The output should match, line for line, the records from the line containing "Vezi detalii si oferta de pret" through the line containing "Perhatian: Produk dan/atau", with every picture left out.

**** Records shown

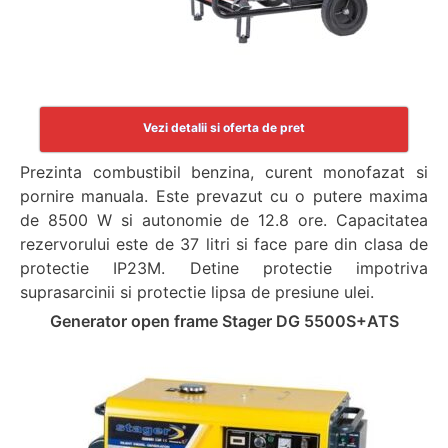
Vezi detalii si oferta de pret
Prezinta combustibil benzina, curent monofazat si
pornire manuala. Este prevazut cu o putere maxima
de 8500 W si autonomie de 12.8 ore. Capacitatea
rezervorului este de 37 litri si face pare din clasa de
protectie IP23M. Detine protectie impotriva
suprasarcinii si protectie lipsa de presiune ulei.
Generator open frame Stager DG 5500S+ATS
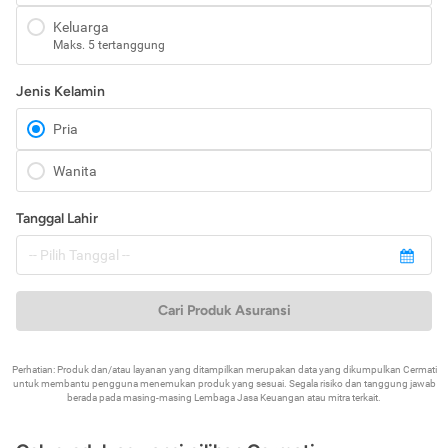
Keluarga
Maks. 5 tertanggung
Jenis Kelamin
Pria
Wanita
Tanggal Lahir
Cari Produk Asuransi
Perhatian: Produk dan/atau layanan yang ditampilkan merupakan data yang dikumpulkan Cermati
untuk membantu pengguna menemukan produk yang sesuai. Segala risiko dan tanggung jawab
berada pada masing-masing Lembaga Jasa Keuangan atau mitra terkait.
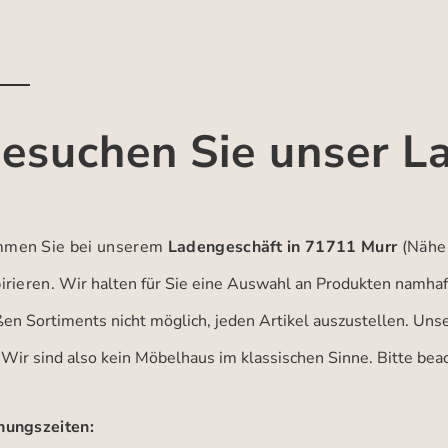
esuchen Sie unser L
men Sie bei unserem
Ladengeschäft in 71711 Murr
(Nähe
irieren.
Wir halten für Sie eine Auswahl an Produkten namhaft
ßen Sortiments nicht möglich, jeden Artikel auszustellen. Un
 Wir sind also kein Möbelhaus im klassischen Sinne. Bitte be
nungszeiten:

********
**** Records shown

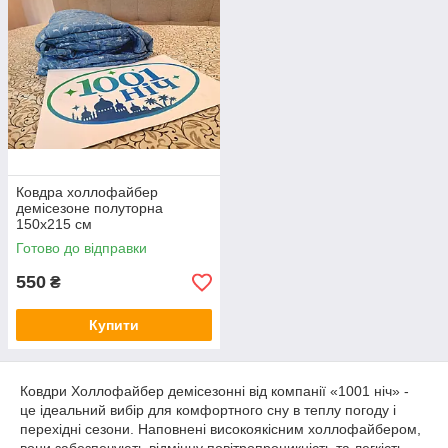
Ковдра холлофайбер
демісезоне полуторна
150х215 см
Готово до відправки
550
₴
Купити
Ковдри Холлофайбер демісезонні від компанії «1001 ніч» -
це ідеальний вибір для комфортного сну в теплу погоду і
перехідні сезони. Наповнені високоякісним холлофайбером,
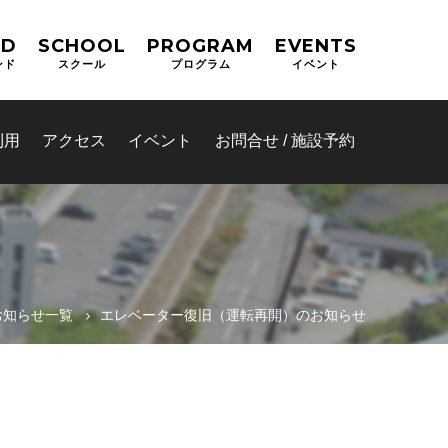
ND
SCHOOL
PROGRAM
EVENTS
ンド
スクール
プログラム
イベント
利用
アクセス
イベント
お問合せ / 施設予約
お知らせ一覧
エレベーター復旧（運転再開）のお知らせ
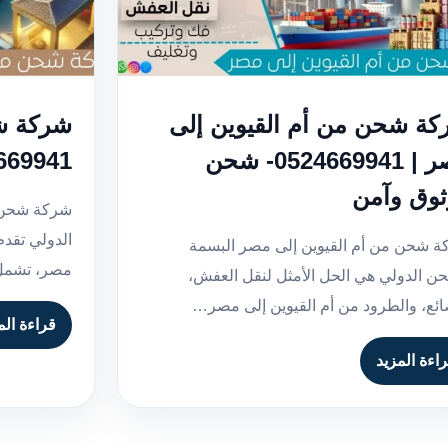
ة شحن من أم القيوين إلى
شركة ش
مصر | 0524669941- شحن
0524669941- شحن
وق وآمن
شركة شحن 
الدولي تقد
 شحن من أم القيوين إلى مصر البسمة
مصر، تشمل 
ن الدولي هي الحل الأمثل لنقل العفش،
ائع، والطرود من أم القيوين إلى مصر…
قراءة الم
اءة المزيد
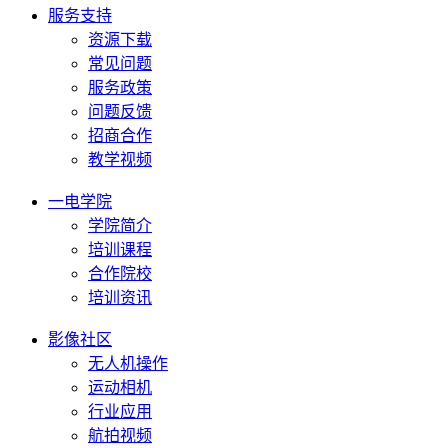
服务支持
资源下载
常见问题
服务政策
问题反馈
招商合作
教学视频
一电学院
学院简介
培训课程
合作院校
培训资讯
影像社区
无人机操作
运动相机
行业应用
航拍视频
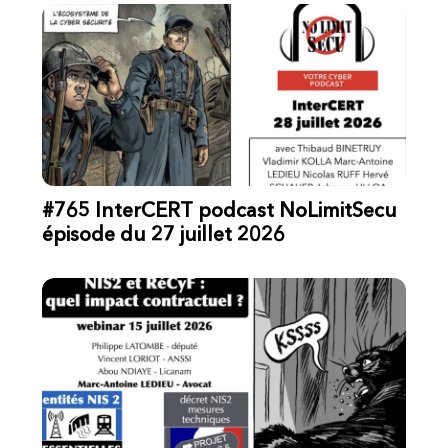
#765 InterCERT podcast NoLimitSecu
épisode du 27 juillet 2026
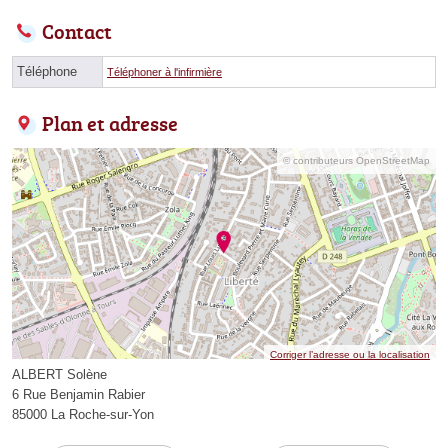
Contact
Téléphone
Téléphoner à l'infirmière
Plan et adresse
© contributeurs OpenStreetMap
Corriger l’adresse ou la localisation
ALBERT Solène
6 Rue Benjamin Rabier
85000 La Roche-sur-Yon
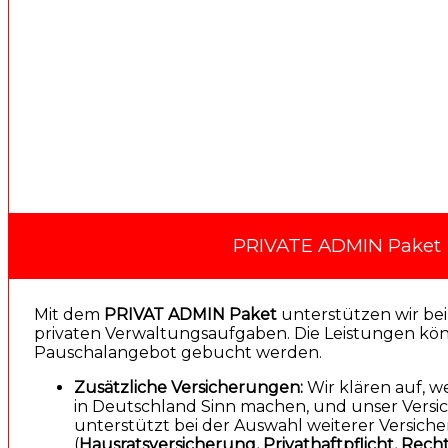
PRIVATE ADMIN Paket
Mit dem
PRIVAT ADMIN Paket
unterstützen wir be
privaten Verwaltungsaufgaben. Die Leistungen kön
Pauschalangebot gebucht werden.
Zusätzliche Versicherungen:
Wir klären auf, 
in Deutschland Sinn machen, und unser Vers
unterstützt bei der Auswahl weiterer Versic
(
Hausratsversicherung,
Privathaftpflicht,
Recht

********

> Task result
Vezi detalii si oferta de pret
Prezinta combustibil benzina, curent monofazat si
pornire manuala. Este prevazut cu o putere maxima
de 8500 W si autonomie de 12.8 ore. Capacitatea
rezervorului este de 37 litri si face pare din clasa de
protectie IP23M. Detine protectie impotriva
suprasarcinii si protectie lipsa de presiune ulei.
Generator open frame Stager DG 5500S+ATS
Keluarga
Maks. 5 tertanggung
Jenis Kelamin
Pria
Wanita
Tanggal Lahir
Cari Produk Asuransi
Perhatian: Produk dan/atau layanan yang ditampilkan merupakan data yang dikumpulkan Cermati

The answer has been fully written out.